**What you are asked to do**. Output the full listing exactly as written, with no pictures in it.

----

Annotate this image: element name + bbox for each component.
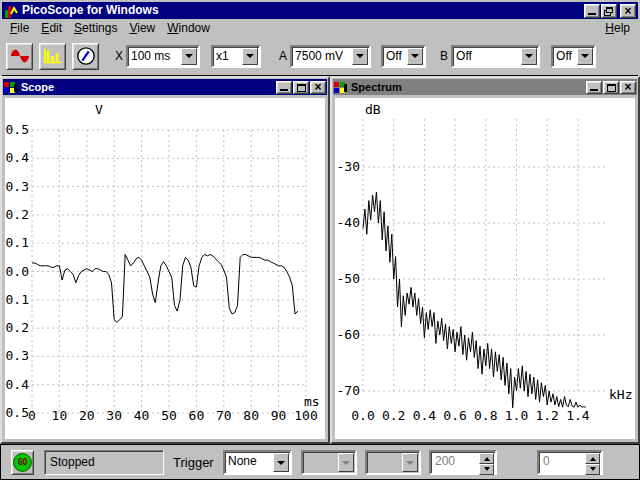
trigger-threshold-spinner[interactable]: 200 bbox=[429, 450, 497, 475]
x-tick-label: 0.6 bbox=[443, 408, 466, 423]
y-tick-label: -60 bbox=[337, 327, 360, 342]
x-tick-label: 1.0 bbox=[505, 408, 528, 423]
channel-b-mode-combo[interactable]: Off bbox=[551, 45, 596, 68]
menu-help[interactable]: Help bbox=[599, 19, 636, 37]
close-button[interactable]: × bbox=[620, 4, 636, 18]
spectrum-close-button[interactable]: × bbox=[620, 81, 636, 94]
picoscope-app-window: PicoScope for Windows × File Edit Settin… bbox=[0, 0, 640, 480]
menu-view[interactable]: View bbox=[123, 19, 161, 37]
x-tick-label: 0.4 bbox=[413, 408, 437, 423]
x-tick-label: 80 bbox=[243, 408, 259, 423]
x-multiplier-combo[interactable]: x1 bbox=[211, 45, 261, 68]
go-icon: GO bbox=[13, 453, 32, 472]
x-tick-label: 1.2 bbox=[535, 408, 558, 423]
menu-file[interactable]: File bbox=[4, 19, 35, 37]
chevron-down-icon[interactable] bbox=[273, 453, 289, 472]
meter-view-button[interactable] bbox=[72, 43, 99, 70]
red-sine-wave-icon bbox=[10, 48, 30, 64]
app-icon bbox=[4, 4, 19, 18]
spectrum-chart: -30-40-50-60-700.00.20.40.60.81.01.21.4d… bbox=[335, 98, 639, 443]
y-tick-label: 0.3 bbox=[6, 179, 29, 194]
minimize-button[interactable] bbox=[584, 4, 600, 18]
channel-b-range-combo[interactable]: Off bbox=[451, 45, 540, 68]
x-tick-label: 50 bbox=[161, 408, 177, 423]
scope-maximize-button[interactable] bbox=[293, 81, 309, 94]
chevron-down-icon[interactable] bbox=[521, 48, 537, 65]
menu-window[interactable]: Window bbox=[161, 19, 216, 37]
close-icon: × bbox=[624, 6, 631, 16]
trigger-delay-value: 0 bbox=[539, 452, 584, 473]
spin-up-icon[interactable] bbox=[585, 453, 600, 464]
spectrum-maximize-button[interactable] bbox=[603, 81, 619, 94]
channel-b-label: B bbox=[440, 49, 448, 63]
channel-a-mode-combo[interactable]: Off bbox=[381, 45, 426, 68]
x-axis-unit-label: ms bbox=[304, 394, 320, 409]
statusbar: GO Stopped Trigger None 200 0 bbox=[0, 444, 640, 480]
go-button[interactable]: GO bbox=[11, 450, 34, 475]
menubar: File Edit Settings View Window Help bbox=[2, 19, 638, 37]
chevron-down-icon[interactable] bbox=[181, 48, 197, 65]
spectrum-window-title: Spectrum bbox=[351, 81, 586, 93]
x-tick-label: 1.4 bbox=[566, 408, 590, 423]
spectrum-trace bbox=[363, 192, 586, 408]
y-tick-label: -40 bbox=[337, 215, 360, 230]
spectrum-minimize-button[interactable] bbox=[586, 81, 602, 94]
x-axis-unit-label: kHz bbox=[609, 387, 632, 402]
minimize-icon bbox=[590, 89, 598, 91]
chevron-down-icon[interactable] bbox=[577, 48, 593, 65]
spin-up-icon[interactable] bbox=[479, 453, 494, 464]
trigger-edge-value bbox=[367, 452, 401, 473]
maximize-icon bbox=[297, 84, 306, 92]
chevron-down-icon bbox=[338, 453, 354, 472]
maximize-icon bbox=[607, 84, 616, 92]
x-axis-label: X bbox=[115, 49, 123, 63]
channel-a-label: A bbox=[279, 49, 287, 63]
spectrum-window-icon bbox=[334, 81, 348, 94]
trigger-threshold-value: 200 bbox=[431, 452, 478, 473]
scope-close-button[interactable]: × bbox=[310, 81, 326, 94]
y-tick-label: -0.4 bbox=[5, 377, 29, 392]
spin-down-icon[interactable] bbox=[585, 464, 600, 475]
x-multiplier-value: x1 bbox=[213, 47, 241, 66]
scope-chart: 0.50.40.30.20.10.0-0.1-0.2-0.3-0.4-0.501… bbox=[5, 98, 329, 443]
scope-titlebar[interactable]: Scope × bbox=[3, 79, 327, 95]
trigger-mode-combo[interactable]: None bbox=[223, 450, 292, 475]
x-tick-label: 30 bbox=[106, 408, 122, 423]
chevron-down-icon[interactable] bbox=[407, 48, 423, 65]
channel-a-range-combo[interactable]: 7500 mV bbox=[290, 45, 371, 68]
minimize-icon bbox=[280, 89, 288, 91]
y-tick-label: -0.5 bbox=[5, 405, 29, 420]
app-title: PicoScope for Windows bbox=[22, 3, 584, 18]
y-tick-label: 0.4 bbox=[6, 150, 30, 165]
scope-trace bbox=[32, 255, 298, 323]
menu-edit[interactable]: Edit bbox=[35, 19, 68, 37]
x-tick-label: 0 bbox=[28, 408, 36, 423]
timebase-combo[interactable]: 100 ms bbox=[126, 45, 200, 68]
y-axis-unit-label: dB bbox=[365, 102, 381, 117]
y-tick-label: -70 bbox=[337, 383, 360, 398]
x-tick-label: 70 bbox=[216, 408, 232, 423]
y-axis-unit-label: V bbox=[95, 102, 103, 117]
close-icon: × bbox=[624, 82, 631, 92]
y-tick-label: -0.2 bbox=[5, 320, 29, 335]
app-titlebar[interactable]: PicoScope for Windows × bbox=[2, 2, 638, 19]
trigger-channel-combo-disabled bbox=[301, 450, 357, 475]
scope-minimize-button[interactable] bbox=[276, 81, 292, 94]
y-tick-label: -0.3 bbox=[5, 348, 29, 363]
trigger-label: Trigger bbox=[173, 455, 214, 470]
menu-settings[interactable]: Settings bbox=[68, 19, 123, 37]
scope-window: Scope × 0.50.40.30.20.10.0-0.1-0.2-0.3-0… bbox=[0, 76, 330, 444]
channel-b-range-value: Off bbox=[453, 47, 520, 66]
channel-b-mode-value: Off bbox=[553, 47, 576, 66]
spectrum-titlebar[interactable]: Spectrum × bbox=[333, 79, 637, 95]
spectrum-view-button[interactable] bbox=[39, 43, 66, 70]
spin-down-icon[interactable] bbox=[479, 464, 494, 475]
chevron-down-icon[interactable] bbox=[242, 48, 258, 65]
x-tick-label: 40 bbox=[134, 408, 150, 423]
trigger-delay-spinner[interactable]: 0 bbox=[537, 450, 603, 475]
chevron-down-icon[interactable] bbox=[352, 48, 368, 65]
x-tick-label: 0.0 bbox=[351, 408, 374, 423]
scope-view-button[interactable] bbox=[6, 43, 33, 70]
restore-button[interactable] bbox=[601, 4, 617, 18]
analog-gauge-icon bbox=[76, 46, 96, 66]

----

**Finished task**.
Annotate this image: element name + bbox for each component.
trigger-threshold-spinner[interactable]: 200 bbox=[429, 450, 497, 475]
x-tick-label: 0.6 bbox=[443, 408, 466, 423]
y-tick-label: -60 bbox=[337, 327, 360, 342]
x-tick-label: 1.0 bbox=[505, 408, 528, 423]
channel-b-mode-combo[interactable]: Off bbox=[551, 45, 596, 68]
menu-help[interactable]: Help bbox=[599, 19, 636, 37]
close-button[interactable]: × bbox=[620, 4, 636, 18]
spectrum-close-button[interactable]: × bbox=[620, 81, 636, 94]
picoscope-app-window: PicoScope for Windows × File Edit Settin… bbox=[0, 0, 640, 480]
menu-view[interactable]: View bbox=[123, 19, 161, 37]
x-tick-label: 0.4 bbox=[413, 408, 437, 423]
x-tick-label: 80 bbox=[243, 408, 259, 423]
x-multiplier-combo[interactable]: x1 bbox=[211, 45, 261, 68]
go-icon: GO bbox=[13, 453, 32, 472]
x-tick-label: 1.2 bbox=[535, 408, 558, 423]
menu-file[interactable]: File bbox=[4, 19, 35, 37]
chevron-down-icon[interactable] bbox=[273, 453, 289, 472]
meter-view-button[interactable] bbox=[72, 43, 99, 70]
red-sine-wave-icon bbox=[10, 48, 30, 64]
app-icon bbox=[4, 4, 19, 18]
spectrum-chart: -30-40-50-60-700.00.20.40.60.81.01.21.4d… bbox=[335, 98, 639, 443]
y-tick-label: 0.3 bbox=[6, 179, 29, 194]
minimize-button[interactable] bbox=[584, 4, 600, 18]
channel-b-range-combo[interactable]: Off bbox=[451, 45, 540, 68]
x-tick-label: 50 bbox=[161, 408, 177, 423]
scope-maximize-button[interactable] bbox=[293, 81, 309, 94]
chevron-down-icon[interactable] bbox=[521, 48, 537, 65]
menu-window[interactable]: Window bbox=[161, 19, 216, 37]
close-icon: × bbox=[624, 6, 631, 16]
trigger-delay-value: 0 bbox=[539, 452, 584, 473]
spin-up-icon[interactable] bbox=[585, 453, 600, 464]
spectrum-maximize-button[interactable] bbox=[603, 81, 619, 94]
channel-b-label: B bbox=[440, 49, 448, 63]
channel-a-mode-combo[interactable]: Off bbox=[381, 45, 426, 68]
x-axis-unit-label: ms bbox=[304, 394, 320, 409]
statusbar: GO Stopped Trigger None 200 0 bbox=[0, 444, 640, 480]
go-button[interactable]: GO bbox=[11, 450, 34, 475]
menubar: File Edit Settings View Window Help bbox=[2, 19, 638, 37]
chevron-down-icon[interactable] bbox=[181, 48, 197, 65]
spectrum-window-title: Spectrum bbox=[351, 81, 586, 93]
x-tick-label: 1.4 bbox=[566, 408, 590, 423]
spectrum-trace bbox=[363, 192, 586, 408]
y-tick-label: -40 bbox=[337, 215, 360, 230]
spectrum-minimize-button[interactable] bbox=[586, 81, 602, 94]
x-axis-unit-label: kHz bbox=[609, 387, 632, 402]
minimize-icon bbox=[590, 89, 598, 91]
chevron-down-icon[interactable] bbox=[577, 48, 593, 65]
spin-up-icon[interactable] bbox=[479, 453, 494, 464]
trigger-edge-value bbox=[367, 452, 401, 473]
maximize-icon bbox=[297, 84, 306, 92]
chevron-down-icon bbox=[338, 453, 354, 472]
maximize-icon bbox=[607, 84, 616, 92]
x-axis-label: X bbox=[115, 49, 123, 63]
channel-a-label: A bbox=[279, 49, 287, 63]
spectrum-window-icon bbox=[334, 81, 348, 94]
trigger-threshold-value: 200 bbox=[431, 452, 478, 473]
scope-close-button[interactable]: × bbox=[310, 81, 326, 94]
y-tick-label: -0.4 bbox=[5, 377, 29, 392]
spin-down-icon[interactable] bbox=[585, 464, 600, 475]
x-multiplier-value: x1 bbox=[213, 47, 241, 66]
scope-chart: 0.50.40.30.20.10.0-0.1-0.2-0.3-0.4-0.501… bbox=[5, 98, 329, 443]
scope-titlebar[interactable]: Scope × bbox=[3, 79, 327, 95]
trigger-mode-combo[interactable]: None bbox=[223, 450, 292, 475]
x-tick-label: 30 bbox=[106, 408, 122, 423]
chevron-down-icon[interactable] bbox=[407, 48, 423, 65]
channel-a-range-combo[interactable]: 7500 mV bbox=[290, 45, 371, 68]
minimize-icon bbox=[280, 89, 288, 91]
y-tick-label: -0.5 bbox=[5, 405, 29, 420]
app-title: PicoScope for Windows bbox=[22, 3, 584, 18]
y-tick-label: 0.4 bbox=[6, 150, 30, 165]
scope-trace bbox=[32, 255, 298, 323]
menu-edit[interactable]: Edit bbox=[35, 19, 68, 37]
x-tick-label: 0 bbox=[28, 408, 36, 423]
timebase-combo[interactable]: 100 ms bbox=[126, 45, 200, 68]
y-axis-unit-label: dB bbox=[365, 102, 381, 117]
y-tick-label: -70 bbox=[337, 383, 360, 398]
x-tick-label: 70 bbox=[216, 408, 232, 423]
y-axis-unit-label: V bbox=[95, 102, 103, 117]
close-icon: × bbox=[624, 82, 631, 92]
y-tick-label: -0.2 bbox=[5, 320, 29, 335]
app-titlebar[interactable]: PicoScope for Windows × bbox=[2, 2, 638, 19]
trigger-channel-combo-disabled bbox=[301, 450, 357, 475]
scope-minimize-button[interactable] bbox=[276, 81, 292, 94]
y-tick-label: -0.3 bbox=[5, 348, 29, 363]
trigger-label: Trigger bbox=[173, 455, 214, 470]
menu-settings[interactable]: Settings bbox=[68, 19, 123, 37]
scope-window: Scope × 0.50.40.30.20.10.0-0.1-0.2-0.3-0… bbox=[0, 76, 330, 444]
channel-b-range-value: Off bbox=[453, 47, 520, 66]
channel-b-mode-value: Off bbox=[553, 47, 576, 66]
spectrum-titlebar[interactable]: Spectrum × bbox=[333, 79, 637, 95]
spectrum-view-button[interactable] bbox=[39, 43, 66, 70]
spin-down-icon[interactable] bbox=[479, 464, 494, 475]
chevron-down-icon[interactable] bbox=[242, 48, 258, 65]
x-tick-label: 40 bbox=[134, 408, 150, 423]
trigger-delay-spinner[interactable]: 0 bbox=[537, 450, 603, 475]
chevron-down-icon[interactable] bbox=[352, 48, 368, 65]
x-tick-label: 0.0 bbox=[351, 408, 374, 423]
scope-view-button[interactable] bbox=[6, 43, 33, 70]
restore-button[interactable] bbox=[601, 4, 617, 18]
analog-gauge-icon bbox=[76, 46, 96, 66]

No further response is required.